**INPUT DATA**
==============================
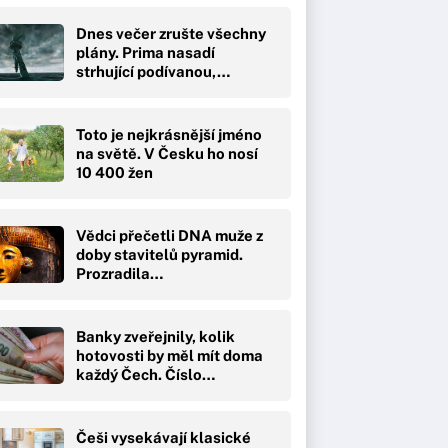
Dnes večer zrušte všechny
plány. Prima nasadí
strhující podívanou,…
Toto je nejkrásnější jméno
na světě. V Česku ho nosí
10 400 žen
Vědci přečetli DNA muže z
doby stavitelů pyramid.
Prozradila…
Banky zveřejnily, kolik
hotovosti by měl mít doma
každý Čech. Číslo…
Češi vysekávají klasické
==============================
**TASK BRIEF**
Transcribe the records above exactly, without images.

**WRITTEN SOLUTION**
Dnes večer zrušte všechny
plány. Prima nasadí
strhující podívanou,…
Toto je nejkrásnější jméno
na světě. V Česku ho nosí
10 400 žen
Vědci přečetli DNA muže z
doby stavitelů pyramid.
Prozradila…
Banky zveřejnily, kolik
hotovosti by měl mít doma
každý Čech. Číslo…
Češi vysekávají klasické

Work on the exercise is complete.